In rare cases, a kid keeps showing up. And the achievements get bigger and bigger.
Steve Walker has kept the Worksop Guardian abreast of all the developments in his son Sam’s career.
Mercifully, Steve isn’t one of these pushy parents who wants to thrust the child into the limelight and set them up for a fall with unsubstantiated claims of greatness.
When Sam did something good, Steve would pick up the phone. Not for every little thing, but the big things, the milestones.
The news updates were never sugarcoated.
If a tournament had been tough, Steve said so.
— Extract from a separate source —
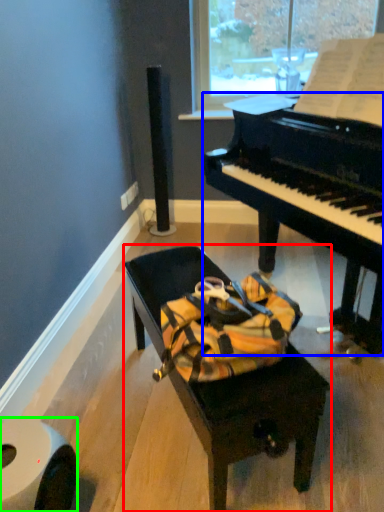 Question: Estimate the real-world distances between objects in this image. Which object is closer to furniture (highlighted by a red box), piano (highlighted by a blue box) or toilet paper (highlighted by a green box)?

Choices:
 (A) piano
 (B) toilet paper

Answer: (B)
If Sam hadn’t played to his full potential, Steve admitted it.
If another player had been too good for Sam, which rarely seemed to be the case, Steve was very up front about it.
There was never a begrudging congratulations to anyone who triumphed over Sam – no sign of the ‘against the run of play’ line that crops up so frequently in junior football reports.
Dealing with the Walker family has always been a pleasure rather than a chore.
It’s not often journalists interact with the sporting wonderkids themselves because talking to young teenagers can often elecit little more than single word replies, shy admissions that they’re quite good at their chosen sport.
As they get older however, speaking to the local press is a sportsman or women’s first lesson in dealing with media enquiries.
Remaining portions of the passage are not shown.